_EXERCISE OBJECTIVE_
Where a line in the records below includes "Isabella", pull that line out.

_SUPPLIED MATERIAL_
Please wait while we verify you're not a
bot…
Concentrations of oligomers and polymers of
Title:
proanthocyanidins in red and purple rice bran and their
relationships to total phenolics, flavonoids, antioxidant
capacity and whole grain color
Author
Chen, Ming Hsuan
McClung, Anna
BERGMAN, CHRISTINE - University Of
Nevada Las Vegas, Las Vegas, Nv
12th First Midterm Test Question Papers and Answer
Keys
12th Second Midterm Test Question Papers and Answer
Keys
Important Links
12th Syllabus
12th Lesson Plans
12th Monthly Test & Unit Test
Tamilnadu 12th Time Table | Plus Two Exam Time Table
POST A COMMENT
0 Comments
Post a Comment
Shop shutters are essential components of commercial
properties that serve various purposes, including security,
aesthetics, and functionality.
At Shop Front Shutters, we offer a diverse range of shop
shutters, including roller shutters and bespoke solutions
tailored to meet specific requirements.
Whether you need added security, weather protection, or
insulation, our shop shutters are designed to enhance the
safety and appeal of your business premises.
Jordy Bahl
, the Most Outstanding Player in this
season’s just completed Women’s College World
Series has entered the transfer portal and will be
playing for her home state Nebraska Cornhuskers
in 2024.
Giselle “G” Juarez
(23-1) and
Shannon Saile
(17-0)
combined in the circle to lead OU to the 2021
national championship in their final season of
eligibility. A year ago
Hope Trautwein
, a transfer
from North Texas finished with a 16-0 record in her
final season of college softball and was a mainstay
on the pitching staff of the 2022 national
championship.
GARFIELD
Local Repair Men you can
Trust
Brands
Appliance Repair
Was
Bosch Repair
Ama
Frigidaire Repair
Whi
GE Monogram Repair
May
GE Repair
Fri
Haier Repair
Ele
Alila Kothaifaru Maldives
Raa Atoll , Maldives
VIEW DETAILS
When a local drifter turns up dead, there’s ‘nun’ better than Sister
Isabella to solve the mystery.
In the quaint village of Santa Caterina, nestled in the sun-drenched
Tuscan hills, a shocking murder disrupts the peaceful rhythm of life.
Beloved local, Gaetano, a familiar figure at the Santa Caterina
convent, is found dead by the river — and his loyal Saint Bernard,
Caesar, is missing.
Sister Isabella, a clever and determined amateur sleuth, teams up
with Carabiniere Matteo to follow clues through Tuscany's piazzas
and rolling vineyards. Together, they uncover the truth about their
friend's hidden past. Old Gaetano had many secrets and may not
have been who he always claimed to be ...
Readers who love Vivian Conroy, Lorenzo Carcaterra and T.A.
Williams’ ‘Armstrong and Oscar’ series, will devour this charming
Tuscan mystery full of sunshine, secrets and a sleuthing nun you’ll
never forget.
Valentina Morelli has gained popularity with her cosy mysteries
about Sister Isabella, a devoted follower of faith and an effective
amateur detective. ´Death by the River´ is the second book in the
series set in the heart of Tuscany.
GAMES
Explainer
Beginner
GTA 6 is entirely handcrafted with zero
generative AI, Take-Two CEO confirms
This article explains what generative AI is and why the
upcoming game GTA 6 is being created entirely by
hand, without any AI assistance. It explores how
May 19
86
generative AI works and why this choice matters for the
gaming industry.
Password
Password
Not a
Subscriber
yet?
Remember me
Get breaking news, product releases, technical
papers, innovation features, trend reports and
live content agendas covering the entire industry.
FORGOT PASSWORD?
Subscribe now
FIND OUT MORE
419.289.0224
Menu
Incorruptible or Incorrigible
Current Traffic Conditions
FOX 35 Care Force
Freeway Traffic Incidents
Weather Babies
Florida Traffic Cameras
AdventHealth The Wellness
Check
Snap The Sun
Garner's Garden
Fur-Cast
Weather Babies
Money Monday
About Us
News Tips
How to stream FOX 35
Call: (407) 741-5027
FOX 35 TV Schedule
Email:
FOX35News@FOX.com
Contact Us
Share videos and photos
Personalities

_OUTPUT OF THE TASK_
Isabella to solve the mystery.
Sister Isabella, a clever and determined amateur sleuth, teams up
about Sister Isabella, a devoted follower of faith and an effective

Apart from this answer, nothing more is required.